WOOSTER, Ohio -- Ohio's corn crop, subjected to moist, cool conditions as it awaits harvest, is at risk from the development of ear mold -- a disease that can reduce grain quality and cause the accumulation of toxins that are harmful to livestock.
Pierce Paul, an Ohio State University plant pathologist with the Ohio Agricultural Research and Development Center, said that reports of some ear mold problems are beginning to show up from growers who have been unable to harvest their crop due to heavy rains that have swept through portions of the state the past several weeks. According to the Ohio Agricultural Statistics Service, corn harvest is behind schedule with only 18 percent of the crop taken off.
"Ear mold, or ear rot, tends to be more severe when cool, wet conditions occur during silking and early grain fill, but with the weather we've had lately, the corn is likely to face these problems later in the season," said Paul, who also holds a partial Ohio State University Extension appointment. "Factors that can contribute to ear rot at this stage include stalk rot problems, because some of the same fungi that cause stalk rots also cause ear rots; ears that hang low to the ground because of stalk lodging, increasing the chances of fungal spores splashing onto the ears; and corn ears that stay upright, either because of hybrid characteristics or improper grain fill, trapping water at the base of the ear and creating conditions suitable for fungal infection."
Ear mold in Ohio is generally caused by three types of fungi: Diplodia, Gibberella and Fusarium.
Diplodia ear rot is characterized by a thick, white mold that covers the entire ear, a shrunken and lightweight ear, and kernels that appear glued to the husks.
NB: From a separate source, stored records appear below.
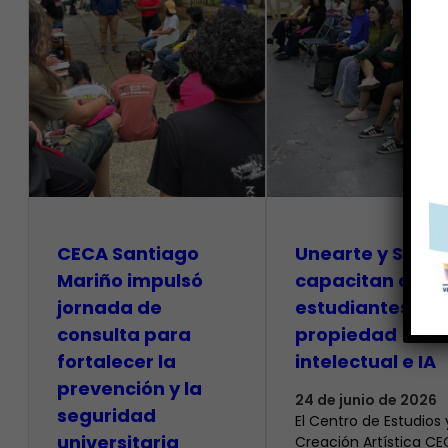
CECA Santiago
Unearte y SAPI
Mariño impulsó
capacitan a
jornada de
estudiantes so
consulta para
propiedad
fortalecer la
intelectual e IA
prevención y la
24 de junio de 2026
seguridad
El Centro de Estudios 
universitaria
Creación Artística C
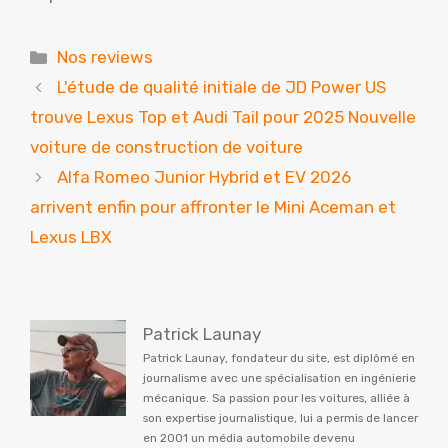
Catégories
Nos reviews
L'étude de qualité initiale de JD Power US
trouve Lexus Top et Audi Tail pour 2025 Nouvelle
voiture de construction de voiture
Alfa Romeo Junior Hybrid et EV 2026
arrivent enfin pour affronter le Mini Aceman et
Lexus LBX
Patrick Launay
Patrick Launay, fondateur du site, est diplômé en
journalisme avec une spécialisation en ingénierie
mécanique. Sa passion pour les voitures, alliée à
son expertise journalistique, lui a permis de lancer
en 2001 un média automobile devenu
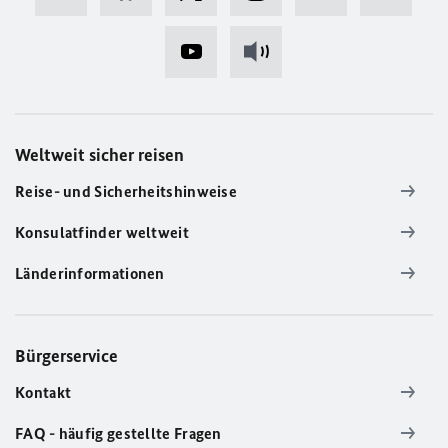
Weltweit sicher reisen
Reise- und Sicherheitshinweise
Konsulatfinder weltweit
Länderinformationen
Bürgerservice
Kontakt
FAQ - häufig gestellte Fragen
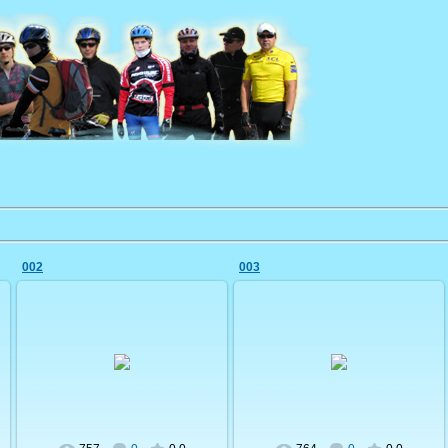
002
003
19.09.2009
19.09.2009
shostka-velo
shostka-velo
A sign of Gibberella ear rot is a pinkish to reddish mold that starts at the tip of the ear and progresses to the base. Fusarium ear rot covers individual kernels with a white, cottony mold.
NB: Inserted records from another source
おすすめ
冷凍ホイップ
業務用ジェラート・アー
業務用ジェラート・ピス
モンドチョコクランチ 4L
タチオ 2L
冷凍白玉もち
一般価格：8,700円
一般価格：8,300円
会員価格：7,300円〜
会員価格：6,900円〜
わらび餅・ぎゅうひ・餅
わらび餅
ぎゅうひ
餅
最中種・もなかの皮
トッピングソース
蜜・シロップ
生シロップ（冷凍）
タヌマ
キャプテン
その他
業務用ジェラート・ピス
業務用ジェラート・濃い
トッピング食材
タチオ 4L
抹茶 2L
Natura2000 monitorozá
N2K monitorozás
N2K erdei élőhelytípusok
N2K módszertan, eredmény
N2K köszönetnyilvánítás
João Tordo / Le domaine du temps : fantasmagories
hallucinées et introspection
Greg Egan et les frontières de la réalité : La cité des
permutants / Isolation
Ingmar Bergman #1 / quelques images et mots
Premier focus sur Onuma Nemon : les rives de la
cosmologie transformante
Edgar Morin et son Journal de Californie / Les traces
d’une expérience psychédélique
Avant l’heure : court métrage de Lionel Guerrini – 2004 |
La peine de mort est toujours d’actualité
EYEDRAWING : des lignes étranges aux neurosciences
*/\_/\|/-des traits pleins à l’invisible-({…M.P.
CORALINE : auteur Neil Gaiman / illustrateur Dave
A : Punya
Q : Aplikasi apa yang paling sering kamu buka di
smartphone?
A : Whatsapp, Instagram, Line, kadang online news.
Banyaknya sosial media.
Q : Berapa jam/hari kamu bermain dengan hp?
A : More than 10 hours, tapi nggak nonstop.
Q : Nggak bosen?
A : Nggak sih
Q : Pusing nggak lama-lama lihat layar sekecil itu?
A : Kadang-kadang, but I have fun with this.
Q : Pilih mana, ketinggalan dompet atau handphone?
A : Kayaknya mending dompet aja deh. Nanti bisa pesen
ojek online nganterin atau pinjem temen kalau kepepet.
All three diseases reduce grain quality, but Gibberella ear rot and Fusarium ear rot also produce toxins that may be harmful to livestock.
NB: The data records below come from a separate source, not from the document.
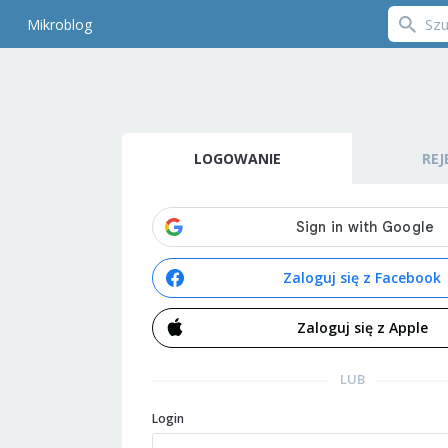
Mikroblog
LOGOWANIE
REJ
Zaloguj się z Facebook
Zaloguj się z Apple
LUB
Login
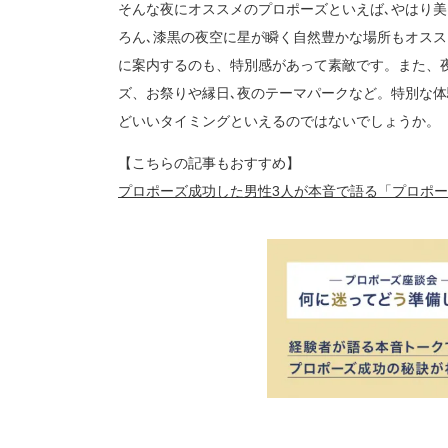
そんな夜にオススメのプロポーズといえば､やはり
ろん､漆黒の夜空に星が瞬く自然豊かな場所もオス
に案内するのも、特別感があって素敵です。また、
ズ、お祭りや縁日､夜のテーマパークなど。特別な
どいいタイミングといえるのではないでしょうか。
【こちらの記事もおすすめ】
プロポーズ成功した男性3人が本音で語る「プロポ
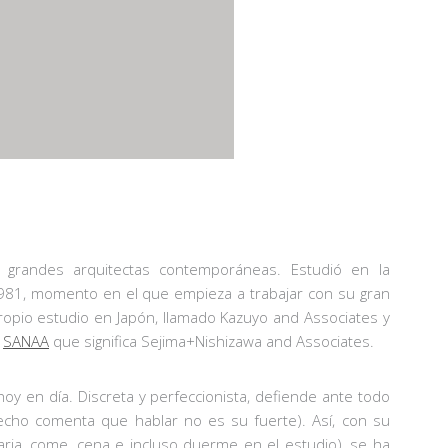
grandes arquitectas contemporáneas. Estudió en la
981, momento en el que empieza a trabajar con su gran
ropio estudio en Japón, llamado Kazuyo and Associates y
o
SANAA
que significa Sejima+Nishizawa and Associates.
 hoy en día. Discreta y perfeccionista, defiende ante todo
echo comenta que hablar no es su fuerte). Así, con su
iaria, come, cena e incluso duerme en el estudio), se ha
Gibberella fungi produce vomitoxin, the same mycotoxin that is also produced in head scab in wheat. Hogs are particularly sensitive to vomitoxin, which can cause feed refusal at concentrations in grain at around 1 part per million. The FDA advisory level for vomitoxin in corn to be fed to hogs is 5 parts per million and this is not to exceed 20 percent of the diet.
Fusarium fungi produce a mycotoxin called fumonisin. Horses are particularly sensitive to fumonisin, and cattle and sheep are relatively insensitive.
Paul recommends that growers test their grain at grain elevators or send samples to toxicology laboratories if they feel grain is infected or if they believe infection levels may be high.
"It is important that growers harvest those fields suspect of any disease problems first and as soon as possible," said Paul.
Paul also recommends that growers keep diseased grain separate from healthy grain and dry grain down to 15 percent moisture, as high moisture levels tend to cause further disease development and toxin production in storage. In situations of long-term storage, grain should be dried down to 13 percent moisture.
Other recommendations include:
• Harvest fields with stalk rot problems first to minimize lodging, and consequently, ear rot development.
• Adjust harvest equipment to minimize damage to kernels. Mold and mycotoxins tend to be higher in machine or insect-damaged kernels.
• Store dried grain at cool temperatures (36-44 degrees Fahrenheit) in clean, dry bins. Moderate to high temperatures are favorable for fungal growth and toxin production.
• Periodically check grain for mold, insects, and temperature.